Responses to “Ethics and Scope of Work”
The May 2019 Synergist included an article by Alan Leibowitz that presented two fictional ethical dilemmas in which industrial hygienists must choose between a realistic assessment of their technical capabilities and a concern for their financial sustainability. The two scenarios are reprinted below, followed by responses from Synergist readers. The Joint Industrial Hygiene Associations Member Ethical Principles are available on AIHA's website (PDF).

SCENARIO 1  Chloe graduated from a prestigious university with a Master of Science degree in chemistry in the 1980s. Her first job was in the safety department of a major poultry supplier where she was quickly recognized as a rising star and asked to obtain her CIH to provide more flexibility in the areas she could address. She studied hard and passed on her first try. For the next 20 years she worked in positions of ever-increasing responsibility for a variety of food and beverage firms. Her responsibilities focused on food safety and sanitation to control employee exposures and prevent potential product contamination. 
As she gained greater professional recognition and experience, she decided that she would like to try working for herself. She opened an independent consulting practice, which continued to focus on the food industry. Initially her industry contacts and reputation enabled a lucrative and professionally satisfying book of business. Over time, however, an increasing number of her clients decided to use larger firms with in-house laboratories. Her business began to struggle.  A neighbor, aware of the challenges Chloe was facing, informed her of a major solicitation her employer had put out for bid, relating to lead paint sampling and analysis, that required a CIH. The neighbor suggested that she was in a position to influence the decision and ensure that Chloe was selected. Chloe was torn: she had no experience with lead contamination, but how hard could it be to address such a basic IH concern? Should Chloe take on such a serious project despite having no experience in this area? Doing so may not provide the level of performance the contract clearly anticipates, but Chloe could study the basics of the issue and meet the minimum contract requirements.
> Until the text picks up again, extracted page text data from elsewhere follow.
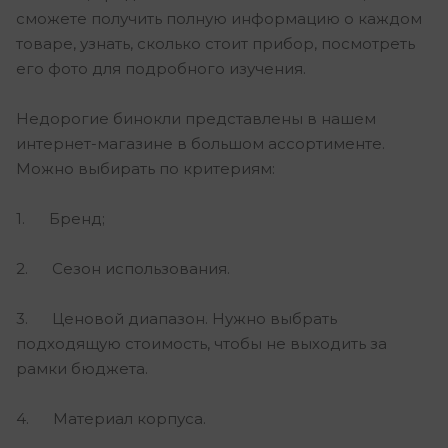
сможете получить полную информацию о каждом
товаре, узнать, сколько стоит прибор, посмотреть
его фото для подробного изучения.
Недорогие бинокли представлены в нашем
интернет-магазине в большом ассортименте.
Можно выбирать по критериям:
1. Бренд;
2. Сезон использования.
3. Ценовой диапазон. Нужно выбрать
подходящую стоимость, чтобы не выходить за
рамки бюджета.
4. Материал корпуса.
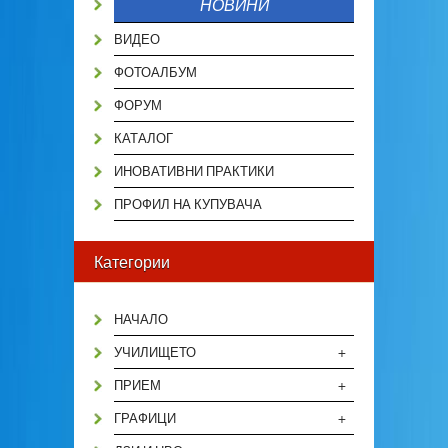
НОВИНИ
ВИДЕО
ФОТОАЛБУМ
ФОРУМ
КАТАЛОГ
ИНОВАТИВНИ ПРАКТИКИ
ПРОФИЛ НА КУПУВАЧА
Категории
НАЧАЛО
+
УЧИЛИЩЕТО
+
ПРИЕМ
+
ГРАФИЦИ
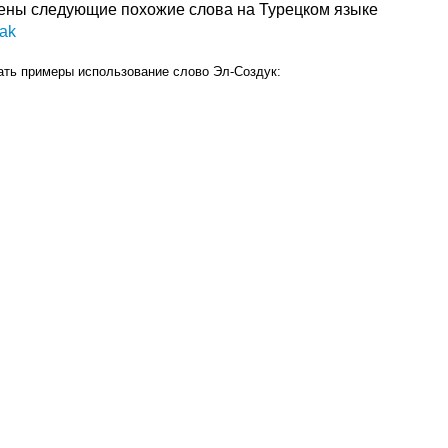
ены следующие похожие слова на Турецком языке
mak
ать примеры использование слово Эл-Создук:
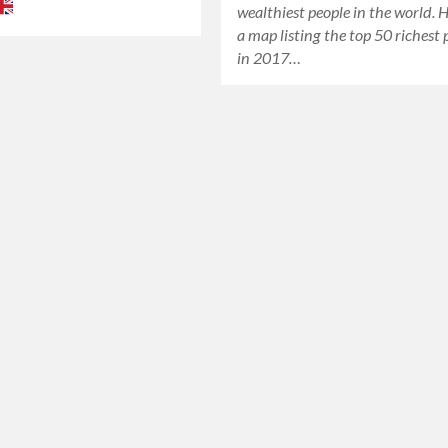
wealthiest people in the world. H
a map listing the top 50 richest 
in 2017…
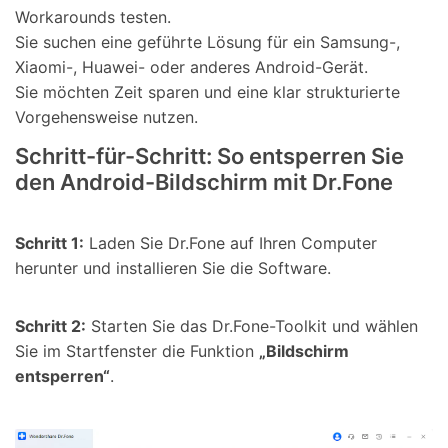
Workarounds testen.
Sie suchen eine geführte Lösung für ein Samsung-,
Xiaomi-, Huawei- oder anderes Android-Gerät.
Sie möchten Zeit sparen und eine klar strukturierte
Vorgehensweise nutzen.
Schritt-für-Schritt: So entsperren Sie
den Android-Bildschirm mit Dr.Fone
Schritt 1:
Laden Sie Dr.Fone auf Ihren Computer
herunter und installieren Sie die Software.
Schritt 2:
Starten Sie das Dr.Fone-Toolkit und wählen
Sie im Startfenster die Funktion
„Bildschirm
entsperren“
.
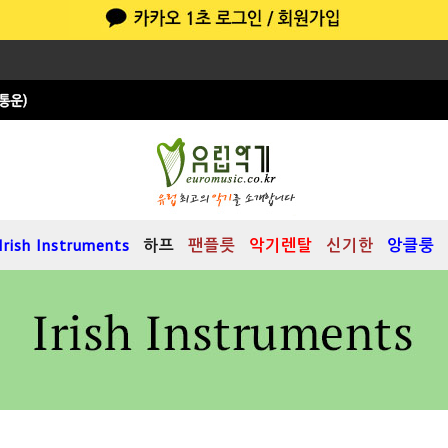
Irish Instruments
하프
팬플릇
악기렌탈
신기한
앙클룽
Should Chloe allow her neighbor to influence the awarding of the contract in her favor? Consider the possible obligations of a consultant to ensure appropriate behavior by a potential client. What ethical issues should Chloe consider as she does her analysis? What is Chloe’s primary ethical responsibility? RESPONSES TO SCENARIO 1 I start with the first sentence: Chloe obtained a Master of Science in chemistry in the 1980s. If her studies included the types of analysis for lead, and if she has those skills even though they might not have been used recently, that is one burden to meet. If she can meet the qualifications of the contract, that is the second burden to meet. 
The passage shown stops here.